US EPA had surveyed waters produced at 80 US water utilities, sampling their finished waters and analysing for the four THMs. Only two of the surveyed plants used Ozone. The National Organics Reconnaissance Survey (NORS) showed THM levels found at the two Ozone plants were the lowest of the other 78 plants. These results, as might be expected, were of great interest to the EPA (2).
CASE 2

Figure 3: THMs removal: Hampton and Kempton Park (London=s water supply) (4)

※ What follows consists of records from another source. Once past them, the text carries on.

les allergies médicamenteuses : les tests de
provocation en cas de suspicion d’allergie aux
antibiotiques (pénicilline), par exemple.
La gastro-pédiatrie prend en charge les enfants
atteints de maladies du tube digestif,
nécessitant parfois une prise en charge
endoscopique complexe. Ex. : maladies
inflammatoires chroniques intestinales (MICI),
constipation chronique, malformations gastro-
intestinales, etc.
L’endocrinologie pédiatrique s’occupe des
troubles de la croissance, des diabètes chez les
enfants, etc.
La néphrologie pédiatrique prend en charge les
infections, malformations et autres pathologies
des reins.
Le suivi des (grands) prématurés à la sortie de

There is a clear difference between the two sites examined for THMs. Hampton water treatment works showed consistently higher concentrations of THMs than Kempton park. This demonstrated the superior Ozone treatment at KEMPTON park. The inclusion of Ozone increased the organic removal through the process and subsequently prevented THM formation.

 
PESTICIDES REMOVAL

Combining chemical oxidation, Ozone and biofiltration technologies are effective for removal of NOM and micro- pollutants such as pesticides (5) Conventional water treatment processes are not sufficient for the removal of several pesticides which are nowadays present in surface and groundwater sources. As a result, since the 1990s, an increasing number of waterworks worldwide are implementing ozonation as a more efficient treatment process. In many studies Atrazine is chosen as a model for its poor removal by conventional water treatment processes (6)


MICROBIOLOGICAL DISINFECTION: EFFECTIVENESS OF Ozone ON MICRO-ORGANISMS

Figure 6: Giardia inactivation as a function of integrated Ozone and contact time product. Inactivation of Giardia and Cryptosporidium using Ozone. Environmental Engineering and Science Program, Dep. of Civil Engineering, University of Alberta. 1993 (7)

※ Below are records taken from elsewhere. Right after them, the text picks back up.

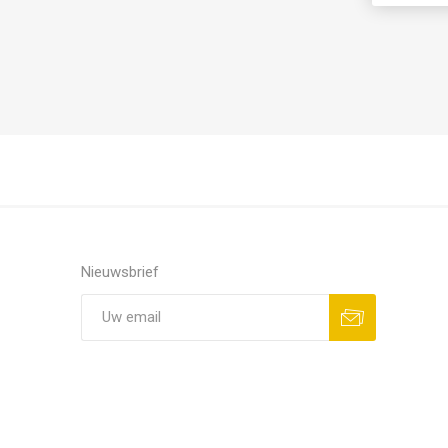
Nieuwsbrief
Aanmelden
Opzeggen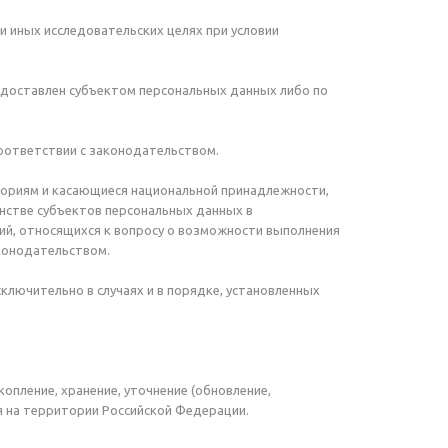
и иных исследовательских целях при условии
редоставлен субъектом персональных данных либо по
оответствии с законодательством.
гориям и касающиеся национальной принадлежности,
енстве субъектов персональных данных в
ий, относящихся к вопросу о возможности выполнения
конодательством.
лючительно в случаях и в порядке, установленных
опление, хранение, уточнение (обновление,
я на территории Российской Федерации.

Identified as the most common cause of water-borne disease in North America, the removal of encysted parasites like Cryptosporidium and Giardia. has become a highly important water issue. Ozone can be used to inactivate these micro-organisms, despite their resistance to oxidation. They are difficult to remove by filtration because of their small size and are so resistant to chemical disinfectants that chlorine and chloramine have essentially no effect on it. (8). But Ozone have been proven to be effective as individual chemical inactivation of Cryptosporidium and Giardia.

 
REACTION WITH INORGANIC COMPOUNDS: BROMIDE (9, 10)

The presence of trace amount of bromide in most natural raw waters has recently incited several research teams to specify the conditions of formation of bromates and other organobrominated by-products obtained after ozonation (11, 12, 13, 14). The more Ozone that must be added over a longer contact period, the more bromate ion formation can be expected, assuming the presence of bromide ion in the original water to be treated.

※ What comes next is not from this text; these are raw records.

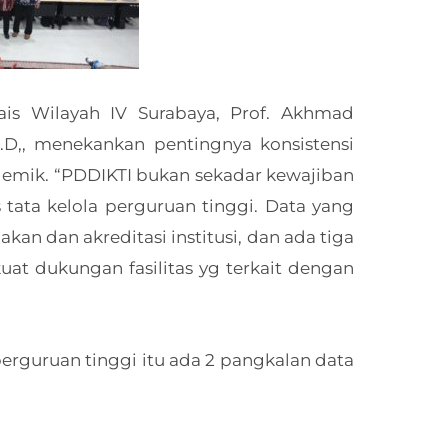
is Wilayah IV Surabaya, Prof. Akhmad
Ph.D,, menekankan pentingnya konsistensi
demik. “PDDIKTI bukan sekadar kewajiban
s tata kelola perguruan tinggi. Data yang
kan dan akreditasi institusi, dan ada tiga
kuat dukungan fasilitas yg terkait dengan
 perguruan tinggi itu ada 2 pangkalan data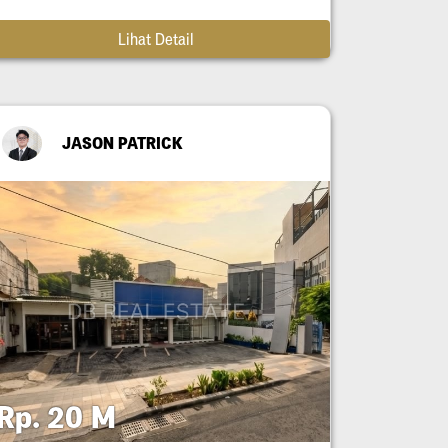
Lihat Detail
JASON PATRICK
Rp. 20 M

Figure 5: Bromate formation vs Ozone -ct during ozonation of Seine water at different pH. (11)

Figure 6:Bromate formation vs Ozone -ct during ozonation of Lake Zurich water at different concentrations of ammonia. .Control Options for Bromate Minimization during Ozonation Process. Swiss Federal Institute For Environmental Science and Technology. 1999


REMOVAL OF METALS

Figure 7: Removal of metals vs Ozone dose and contact time (15)

Figure 8: Typical particle reduction characteristics of Aluminum and ferric chloride with and without Ozone (16)


CONCLUSIONS

Over half of the plants using Ozone in Europe, USA, Japan, and Australia are small, many are using Ozone to treat groundwaters. In these instances, Ozone is used primarily for disinfection (bacteria and viruses) and for oxidation of such typical groundwater contaminants as iron, manganese, nitrite and sulfide ions and pesticides. Most of the much larger water plants using Ozone treat surface waters and apply Ozone for primary disinfection (Cryptosporidium, Giardia and virus inactivation), for oxidation of iron, manganese, taste and odor, color, and for lowering levels of disinfection by-product precursors. The current trend is for small community systems to use Ozone for the same purposes as the larger plants.